Stored data entries:
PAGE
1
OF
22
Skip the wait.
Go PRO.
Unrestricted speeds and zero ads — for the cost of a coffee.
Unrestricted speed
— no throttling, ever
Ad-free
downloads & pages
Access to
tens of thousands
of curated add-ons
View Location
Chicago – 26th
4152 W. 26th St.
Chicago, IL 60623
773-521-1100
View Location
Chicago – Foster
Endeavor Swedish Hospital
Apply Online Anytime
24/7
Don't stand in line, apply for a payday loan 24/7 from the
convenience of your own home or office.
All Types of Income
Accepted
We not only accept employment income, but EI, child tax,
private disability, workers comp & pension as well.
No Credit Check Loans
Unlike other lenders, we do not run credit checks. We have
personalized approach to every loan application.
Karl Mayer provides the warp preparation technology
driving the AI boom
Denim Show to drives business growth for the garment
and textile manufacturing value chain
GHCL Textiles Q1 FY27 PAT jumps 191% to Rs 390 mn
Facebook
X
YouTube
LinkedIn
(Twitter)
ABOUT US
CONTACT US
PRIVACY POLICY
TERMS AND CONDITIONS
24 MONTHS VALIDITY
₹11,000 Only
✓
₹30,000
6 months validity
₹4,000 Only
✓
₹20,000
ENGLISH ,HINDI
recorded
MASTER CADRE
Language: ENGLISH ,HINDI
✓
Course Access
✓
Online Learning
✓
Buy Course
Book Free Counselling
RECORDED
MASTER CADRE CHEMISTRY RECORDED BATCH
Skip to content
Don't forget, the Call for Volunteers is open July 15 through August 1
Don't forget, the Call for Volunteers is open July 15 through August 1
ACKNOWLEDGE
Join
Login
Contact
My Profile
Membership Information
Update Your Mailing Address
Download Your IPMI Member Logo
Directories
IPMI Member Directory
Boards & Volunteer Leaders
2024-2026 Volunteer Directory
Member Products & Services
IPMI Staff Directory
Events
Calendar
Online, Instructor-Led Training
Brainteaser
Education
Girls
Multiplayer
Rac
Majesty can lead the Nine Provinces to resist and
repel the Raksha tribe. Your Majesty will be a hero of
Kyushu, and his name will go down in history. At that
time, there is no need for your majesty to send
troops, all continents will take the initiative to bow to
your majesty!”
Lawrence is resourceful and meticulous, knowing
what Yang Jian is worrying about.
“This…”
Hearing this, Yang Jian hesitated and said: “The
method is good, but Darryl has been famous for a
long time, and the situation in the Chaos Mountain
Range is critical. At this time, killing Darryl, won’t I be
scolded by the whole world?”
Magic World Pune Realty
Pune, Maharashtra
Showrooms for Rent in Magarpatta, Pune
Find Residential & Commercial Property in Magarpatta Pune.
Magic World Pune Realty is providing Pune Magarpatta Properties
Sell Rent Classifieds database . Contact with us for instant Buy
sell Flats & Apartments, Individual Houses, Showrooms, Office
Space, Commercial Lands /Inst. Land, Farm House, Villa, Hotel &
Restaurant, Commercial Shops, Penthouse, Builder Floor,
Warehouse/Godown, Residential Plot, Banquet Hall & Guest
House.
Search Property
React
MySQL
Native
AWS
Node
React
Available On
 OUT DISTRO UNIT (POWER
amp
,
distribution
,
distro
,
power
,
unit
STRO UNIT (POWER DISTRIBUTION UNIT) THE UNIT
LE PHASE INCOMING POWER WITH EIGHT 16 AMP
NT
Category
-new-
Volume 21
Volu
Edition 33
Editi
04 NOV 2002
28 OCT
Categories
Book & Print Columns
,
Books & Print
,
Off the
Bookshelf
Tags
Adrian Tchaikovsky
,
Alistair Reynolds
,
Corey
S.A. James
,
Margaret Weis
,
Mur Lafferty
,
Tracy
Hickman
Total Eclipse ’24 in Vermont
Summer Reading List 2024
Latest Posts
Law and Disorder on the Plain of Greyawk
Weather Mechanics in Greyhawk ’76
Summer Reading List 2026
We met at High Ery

> Your goal:
Taking the entries from their first line through the line with "Majesty can lead", inclusive, restate each line word for word and give nothing else.

> Expected answer:
PAGE
1
OF
22
Skip the wait.
Go PRO.
Unrestricted speeds and zero ads — for the cost of a coffee.
Unrestricted speed
— no throttling, ever
Ad-free
downloads & pages
Access to
tens of thousands
of curated add-ons
View Location
Chicago – 26th
4152 W. 26th St.
Chicago, IL 60623
773-521-1100
View Location
Chicago – Foster
Endeavor Swedish Hospital
Apply Online Anytime
24/7
Don't stand in line, apply for a payday loan 24/7 from the
convenience of your own home or office.
All Types of Income
Accepted
We not only accept employment income, but EI, child tax,
private disability, workers comp & pension as well.
No Credit Check Loans
Unlike other lenders, we do not run credit checks. We have
personalized approach to every loan application.
Karl Mayer provides the warp preparation technology
driving the AI boom
Denim Show to drives business growth for the garment
and textile manufacturing value chain
GHCL Textiles Q1 FY27 PAT jumps 191% to Rs 390 mn
Facebook
X
YouTube
LinkedIn
(Twitter)
ABOUT US
CONTACT US
PRIVACY POLICY
TERMS AND CONDITIONS
24 MONTHS VALIDITY
₹11,000 Only
✓
₹30,000
6 months validity
₹4,000 Only
✓
₹20,000
ENGLISH ,HINDI
recorded
MASTER CADRE
Language: ENGLISH ,HINDI
✓
Course Access
✓
Online Learning
✓
Buy Course
Book Free Counselling
RECORDED
MASTER CADRE CHEMISTRY RECORDED BATCH
Skip to content
Don't forget, the Call for Volunteers is open July 15 through August 1
Don't forget, the Call for Volunteers is open July 15 through August 1
ACKNOWLEDGE
Join
Login
Contact
My Profile
Membership Information
Update Your Mailing Address
Download Your IPMI Member Logo
Directories
IPMI Member Directory
Boards & Volunteer Leaders
2024-2026 Volunteer Directory
Member Products & Services
IPMI Staff Directory
Events
Calendar
Online, Instructor-Led Training
Brainteaser
Education
Girls
Multiplayer
Rac
Majesty can lead the Nine Provinces to resist and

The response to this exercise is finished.